30 Years On: The Brilliance of Liverpool's John Barnes & Peter Beardsley

30 Years On: The Brilliance of Liverpool's John Barnes & Peter Beardsley
11:10, 12 Jul 2017

In the summer of 1987, Liverpool signed two players who would form an axis of excellence in one of the most exciting teams in history that stormed to the league title while sweeping aside all before them along the way.

Anfield has seen its fair share of great sides, but during the 1987/88 season, Liverpool produced a breathtaking brand of football thanks, in no small part, to John Barnes and Peter Beardsley; who would form one of the most explosive and exciting relationships the game had ever seen.

The Reds scored 87 goals that season on their way to amassing a tally of 90 points, hitting four past their opponents on no less than nine separate occasions and scoring five twice. They had the title sewn up with four games of the season left; but, in truth, it was all over long before that.

When Kenny Dalglish was appointed player-manager in 1985, following the resignation of Joe Fagan, his reign at the club couldn’t have started any better, winning the double at the first attempt; but there was no denying the fact that the group of players he had inherited was on the wane.

The side was ageing quickly and in need of major surgery, something that became clear the following season when Liverpool ended the campaign empty handed; prompting the relatively new boss to bring two of the most exciting talents in the English game to Anfield.

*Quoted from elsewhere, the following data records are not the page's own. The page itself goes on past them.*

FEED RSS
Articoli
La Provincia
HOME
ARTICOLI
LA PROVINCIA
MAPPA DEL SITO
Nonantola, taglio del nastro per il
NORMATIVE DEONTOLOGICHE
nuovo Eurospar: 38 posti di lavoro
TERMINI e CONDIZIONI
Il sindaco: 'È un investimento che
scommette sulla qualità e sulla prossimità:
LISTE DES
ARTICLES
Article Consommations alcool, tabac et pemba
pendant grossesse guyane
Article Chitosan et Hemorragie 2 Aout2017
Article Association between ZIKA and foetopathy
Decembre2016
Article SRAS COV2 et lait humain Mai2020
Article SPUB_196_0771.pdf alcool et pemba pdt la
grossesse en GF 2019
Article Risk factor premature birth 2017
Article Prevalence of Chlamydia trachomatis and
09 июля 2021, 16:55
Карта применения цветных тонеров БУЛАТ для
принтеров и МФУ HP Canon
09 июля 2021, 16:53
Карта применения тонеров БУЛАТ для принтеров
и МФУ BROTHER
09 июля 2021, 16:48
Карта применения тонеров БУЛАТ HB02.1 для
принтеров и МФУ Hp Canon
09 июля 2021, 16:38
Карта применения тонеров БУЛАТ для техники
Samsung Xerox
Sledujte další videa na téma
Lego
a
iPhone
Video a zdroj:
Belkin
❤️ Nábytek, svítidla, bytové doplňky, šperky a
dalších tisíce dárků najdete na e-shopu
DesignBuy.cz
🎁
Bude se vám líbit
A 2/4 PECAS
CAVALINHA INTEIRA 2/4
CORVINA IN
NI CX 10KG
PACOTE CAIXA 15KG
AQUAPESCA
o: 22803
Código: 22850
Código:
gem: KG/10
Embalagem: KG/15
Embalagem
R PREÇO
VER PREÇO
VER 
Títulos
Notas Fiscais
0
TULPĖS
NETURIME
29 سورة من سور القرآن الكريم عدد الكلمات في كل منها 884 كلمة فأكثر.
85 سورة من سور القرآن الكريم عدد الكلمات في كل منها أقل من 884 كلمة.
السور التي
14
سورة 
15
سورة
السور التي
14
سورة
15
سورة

Barnes was signed from Watford for £900,000 that June while Peter Beardsley joined from Newcastle United a few weeks later for a record-breaking £1.9 million, and although far from being unknown quantities, nobody could have guessed just what an impact they would have on the club.

With the potent goal threat of John Aldridge - who would replace the outgoing Ian Rush - along with the services of his former Oxford United teammate Ray Houghton, Barnes and Beardsley completed a quartet that many felt was the best Merseyside had seen since John, Paul, George and Ringo.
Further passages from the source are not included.